The smaller panel of SNPs derived from orthologous sequences from Orthofinder (7,898 SNPs) resulted in Fst values comparable to those estimated with the full dataset (Table S7). This confirms our initial observations of differentiation between the closely related groups, suggesting the significant Fst values are not simply derived from paralogous sequences. This is a relevant distinction to make in salmonids, given their duplicated genome.
The PCA showed concordant patterns of variation with morphology and isotopes, but with greater separation among species (Figure 2c). The largest axis of differentiation (PC1=5.44% of variance explained) was between samples of C. kiyi versus the rest of the groups (Figure 2c). Meanwhile PC2 explained the differences between C. artedi with the rest of the groups (PC2=4.58%). The SNP data showed complete separation between C. artedi and C. zenithicus, which was not observed for isotopes and morphology. As with other analyses, the PCA showed overlap between samples of C. hoyi and C. zenithicus.
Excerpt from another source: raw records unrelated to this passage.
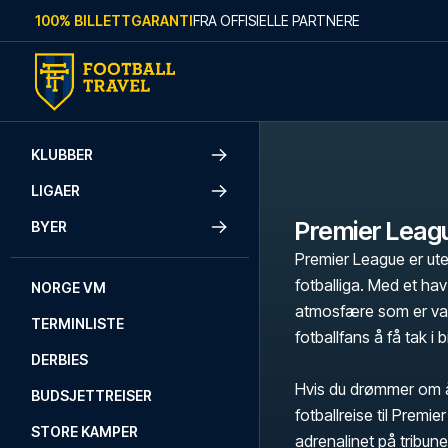
Skip to content
100% BILLETTGARANTI
FRA OFFISIELLE PARTNERE
KLUBBER
LIGAER
Premier Leag
BYER
Premier League er ute
fotballiga. Med et ha
NORGE VM
atmosfære som er van
TERMINLISTE
fotballfans å få tak i b
DERBIES
Hvis du drømmer om å
BUDSJETTREISER
fotballreise til Premi
STORE KAMPER
adrenalinet på tribune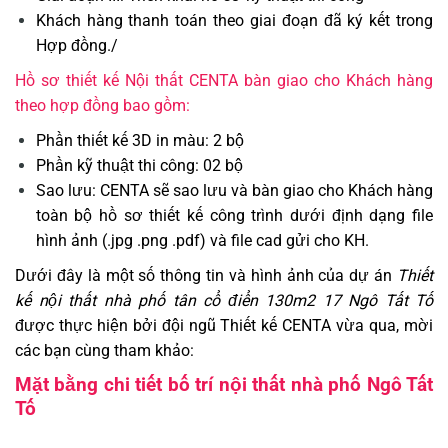
Khách hàng thanh toán theo giai đoạn đã ký kết trong
Hợp đồng./
Hồ sơ thiết kế Nội thất CENTA bàn giao cho Khách hàng
theo hợp đồng bao gồm:
Phần thiết kế 3D in màu: 2 bộ
Phần kỹ thuật thi công: 02 bộ
Sao lưu: CENTA sẽ sao lưu và bàn giao cho Khách hàng
toàn bộ hồ sơ thiết kế công trình dưới định dạng file
hình ảnh (.jpg .png .pdf) và file cad gửi cho KH.
Dưới đây là một số thông tin và hình ảnh của dự án
Thiết
kế nội thất nhà phố tân cổ điển 130m2 17 Ngô Tất Tố
được thực hiện bởi đội ngũ Thiết kế CENTA vừa qua, mời
các bạn cùng tham khảo:
Mặt bằng chi tiết bố trí nội thất nhà phố Ngô Tất
Tố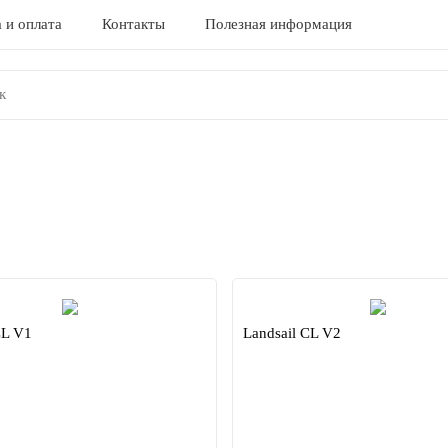
 и оплата
Контакты
Полезная информация
CL V1
Landsail CL V2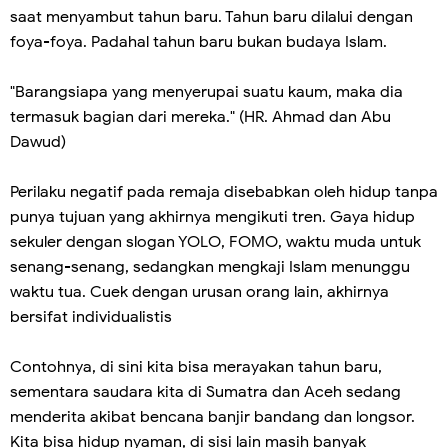
saat menyambut tahun baru. Tahun baru dilalui dengan
foya-foya. Padahal tahun baru bukan budaya Islam.
"Barangsiapa yang menyerupai suatu kaum, maka dia
termasuk bagian dari mereka." (HR. Ahmad dan Abu
Dawud)
Perilaku negatif pada remaja disebabkan oleh hidup tanpa
punya tujuan yang akhirnya mengikuti tren. Gaya hidup
sekuler dengan slogan YOLO, FOMO, waktu muda untuk
senang-senang, sedangkan mengkaji Islam menunggu
waktu tua. Cuek dengan urusan orang lain, akhirnya
bersifat individualistis
Contohnya, di sini kita bisa merayakan tahun baru,
sementara saudara kita di Sumatra dan Aceh sedang
menderita akibat bencana banjir bandang dan longsor.
Kita bisa hidup nyaman, di sisi lain masih banyak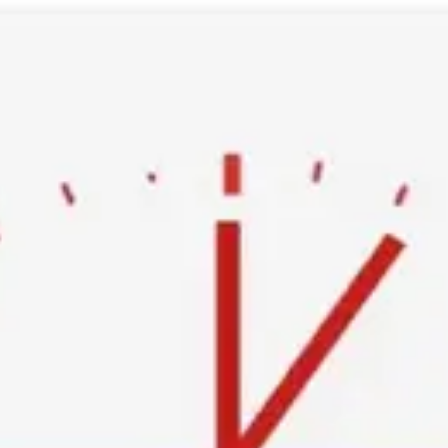
Ski
t
conten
The PCA also showed overlap for individuals of C. hoyi and C. kiyi, and between C. artedi and C. zenithicus (Figure 2c). Meanwhile, no overlap was observed between C. kiyi and C. artedi.
The population assignment test was consistent with the presence of three groups, with clear separation among C. artedi, C. kiyi, and a cluster of C. hoyi and C. zenithicus (Figure 4a), consistent with the PCA results. When we repeated the analysis with K= 4, the groups formed by individuals of C. artedi and C. kiyi remained cohesive (as with K=3), yet the samples of C. hoyi and C. zenithicus are split into two mixed groups (Figure 4b). For the estimates of K=3, evidence of admixture was observed between C. hoyi and C. kiyi, C. artedi and C. zenithicus, and C. artedi and C. hoyi (Figure 4a).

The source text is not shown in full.